BEGIN Records shown

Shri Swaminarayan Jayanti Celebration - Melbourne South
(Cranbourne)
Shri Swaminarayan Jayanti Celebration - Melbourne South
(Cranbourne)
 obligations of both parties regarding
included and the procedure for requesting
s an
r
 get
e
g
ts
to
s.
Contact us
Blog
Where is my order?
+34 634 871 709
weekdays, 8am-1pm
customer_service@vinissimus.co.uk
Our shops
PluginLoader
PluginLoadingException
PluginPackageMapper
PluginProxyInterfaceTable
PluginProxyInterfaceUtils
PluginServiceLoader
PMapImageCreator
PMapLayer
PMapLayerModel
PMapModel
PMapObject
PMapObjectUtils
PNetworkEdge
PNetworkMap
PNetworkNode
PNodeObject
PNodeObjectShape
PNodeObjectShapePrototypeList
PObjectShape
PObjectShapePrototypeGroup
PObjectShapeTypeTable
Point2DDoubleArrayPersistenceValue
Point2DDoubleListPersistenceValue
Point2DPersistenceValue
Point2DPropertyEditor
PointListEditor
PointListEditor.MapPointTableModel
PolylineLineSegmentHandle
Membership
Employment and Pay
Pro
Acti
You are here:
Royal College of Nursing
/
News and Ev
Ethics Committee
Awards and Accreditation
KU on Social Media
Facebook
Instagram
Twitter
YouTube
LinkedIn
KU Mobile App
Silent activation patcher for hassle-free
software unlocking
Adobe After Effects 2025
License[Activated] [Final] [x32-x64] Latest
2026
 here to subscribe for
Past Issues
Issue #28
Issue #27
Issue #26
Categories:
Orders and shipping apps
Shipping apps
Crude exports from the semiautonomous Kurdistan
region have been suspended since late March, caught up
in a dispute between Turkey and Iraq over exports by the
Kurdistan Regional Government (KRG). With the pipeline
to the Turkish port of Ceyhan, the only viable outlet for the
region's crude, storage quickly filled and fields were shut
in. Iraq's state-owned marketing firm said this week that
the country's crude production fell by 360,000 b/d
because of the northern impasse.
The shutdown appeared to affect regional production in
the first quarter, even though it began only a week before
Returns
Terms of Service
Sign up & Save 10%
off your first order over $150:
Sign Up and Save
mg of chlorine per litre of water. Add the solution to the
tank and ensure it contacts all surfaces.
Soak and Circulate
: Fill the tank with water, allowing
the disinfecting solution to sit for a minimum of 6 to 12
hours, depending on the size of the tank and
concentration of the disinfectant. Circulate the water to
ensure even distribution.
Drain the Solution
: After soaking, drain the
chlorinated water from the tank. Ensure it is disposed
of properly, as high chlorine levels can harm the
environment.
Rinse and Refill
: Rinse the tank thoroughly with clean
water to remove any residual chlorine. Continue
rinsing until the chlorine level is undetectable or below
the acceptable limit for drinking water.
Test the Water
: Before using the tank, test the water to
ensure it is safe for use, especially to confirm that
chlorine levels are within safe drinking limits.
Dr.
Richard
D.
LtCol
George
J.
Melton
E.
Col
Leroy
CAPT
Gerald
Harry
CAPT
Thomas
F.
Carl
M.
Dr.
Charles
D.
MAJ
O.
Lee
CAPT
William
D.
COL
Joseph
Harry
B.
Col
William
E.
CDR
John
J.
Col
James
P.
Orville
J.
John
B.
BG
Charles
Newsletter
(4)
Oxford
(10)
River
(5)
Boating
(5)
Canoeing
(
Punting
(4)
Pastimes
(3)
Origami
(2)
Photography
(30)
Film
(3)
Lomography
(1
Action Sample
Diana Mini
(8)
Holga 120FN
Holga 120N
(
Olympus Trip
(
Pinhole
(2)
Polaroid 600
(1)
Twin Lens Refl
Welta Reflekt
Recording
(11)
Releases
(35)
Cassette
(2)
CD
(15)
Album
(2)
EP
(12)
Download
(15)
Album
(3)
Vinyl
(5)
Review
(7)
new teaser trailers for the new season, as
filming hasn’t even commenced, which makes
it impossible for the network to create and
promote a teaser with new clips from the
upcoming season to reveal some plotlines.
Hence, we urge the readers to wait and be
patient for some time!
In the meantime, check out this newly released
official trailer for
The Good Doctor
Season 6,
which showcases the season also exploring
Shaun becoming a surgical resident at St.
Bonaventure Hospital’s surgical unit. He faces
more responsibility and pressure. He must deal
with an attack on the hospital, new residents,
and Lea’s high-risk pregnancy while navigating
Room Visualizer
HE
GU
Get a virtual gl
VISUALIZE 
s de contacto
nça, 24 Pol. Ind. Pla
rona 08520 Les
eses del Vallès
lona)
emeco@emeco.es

END Records shown

## Your goal
Repeat the entries word for word. Skip none of them.

## Exercise result
Shri Swaminarayan Jayanti Celebration - Melbourne South
(Cranbourne)
Shri Swaminarayan Jayanti Celebration - Melbourne South
(Cranbourne)
 obligations of both parties regarding
included and the procedure for requesting
s an
r
 get
e
g
ts
to
s.
Contact us
Blog
Where is my order?
+34 634 871 709
weekdays, 8am-1pm
customer_service@vinissimus.co.uk
Our shops
PluginLoader
PluginLoadingException
PluginPackageMapper
PluginProxyInterfaceTable
PluginProxyInterfaceUtils
PluginServiceLoader
PMapImageCreator
PMapLayer
PMapLayerModel
PMapModel
PMapObject
PMapObjectUtils
PNetworkEdge
PNetworkMap
PNetworkNode
PNodeObject
PNodeObjectShape
PNodeObjectShapePrototypeList
PObjectShape
PObjectShapePrototypeGroup
PObjectShapeTypeTable
Point2DDoubleArrayPersistenceValue
Point2DDoubleListPersistenceValue
Point2DPersistenceValue
Point2DPropertyEditor
PointListEditor
PointListEditor.MapPointTableModel
PolylineLineSegmentHandle
Membership
Employment and Pay
Pro
Acti
You are here:
Royal College of Nursing
/
News and Ev
Ethics Committee
Awards and Accreditation
KU on Social Media
Facebook
Instagram
Twitter
YouTube
LinkedIn
KU Mobile App
Silent activation patcher for hassle-free
software unlocking
Adobe After Effects 2025
License[Activated] [Final] [x32-x64] Latest
2026
 here to subscribe for
Past Issues
Issue #28
Issue #27
Issue #26
Categories:
Orders and shipping apps
Shipping apps
Crude exports from the semiautonomous Kurdistan
region have been suspended since late March, caught up
in a dispute between Turkey and Iraq over exports by the
Kurdistan Regional Government (KRG). With the pipeline
to the Turkish port of Ceyhan, the only viable outlet for the
region's crude, storage quickly filled and fields were shut
in. Iraq's state-owned marketing firm said this week that
the country's crude production fell by 360,000 b/d
because of the northern impasse.
The shutdown appeared to affect regional production in
the first quarter, even though it began only a week before
Returns
Terms of Service
Sign up & Save 10%
off your first order over $150:
Sign Up and Save
mg of chlorine per litre of water. Add the solution to the
tank and ensure it contacts all surfaces.
Soak and Circulate
: Fill the tank with water, allowing
the disinfecting solution to sit for a minimum of 6 to 12
hours, depending on the size of the tank and
concentration of the disinfectant. Circulate the water to
ensure even distribution.
Drain the Solution
: After soaking, drain the
chlorinated water from the tank. Ensure it is disposed
of properly, as high chlorine levels can harm the
environment.
Rinse and Refill
: Rinse the tank thoroughly with clean
water to remove any residual chlorine. Continue
rinsing until the chlorine level is undetectable or below
the acceptable limit for drinking water.
Test the Water
: Before using the tank, test the water to
ensure it is safe for use, especially to confirm that
chlorine levels are within safe drinking limits.
Dr.
Richard
D.
LtCol
George
J.
Melton
E.
Col
Leroy
CAPT
Gerald
Harry
CAPT
Thomas
F.
Carl
M.
Dr.
Charles
D.
MAJ
O.
Lee
CAPT
William
D.
COL
Joseph
Harry
B.
Col
William
E.
CDR
John
J.
Col
James
P.
Orville
J.
John
B.
BG
Charles
Newsletter
(4)
Oxford
(10)
River
(5)
Boating
(5)
Canoeing
(
Punting
(4)
Pastimes
(3)
Origami
(2)
Photography
(30)
Film
(3)
Lomography
(1
Action Sample
Diana Mini
(8)
Holga 120FN
Holga 120N
(
Olympus Trip
(
Pinhole
(2)
Polaroid 600
(1)
Twin Lens Refl
Welta Reflekt
Recording
(11)
Releases
(35)
Cassette
(2)
CD
(15)
Album
(2)
EP
(12)
Download
(15)
Album
(3)
Vinyl
(5)
Review
(7)
new teaser trailers for the new season, as
filming hasn’t even commenced, which makes
it impossible for the network to create and
promote a teaser with new clips from the
upcoming season to reveal some plotlines.
Hence, we urge the readers to wait and be
patient for some time!
In the meantime, check out this newly released
official trailer for
The Good Doctor
Season 6,
which showcases the season also exploring
Shaun becoming a surgical resident at St.
Bonaventure Hospital’s surgical unit. He faces
more responsibility and pressure. He must deal
with an attack on the hospital, new residents,
and Lea’s high-risk pregnancy while navigating
Room Visualizer
HE
GU
Get a virtual gl
VISUALIZE 
s de contacto
nça, 24 Pol. Ind. Pla
rona 08520 Les
eses del Vallès
lona)
emeco@emeco.es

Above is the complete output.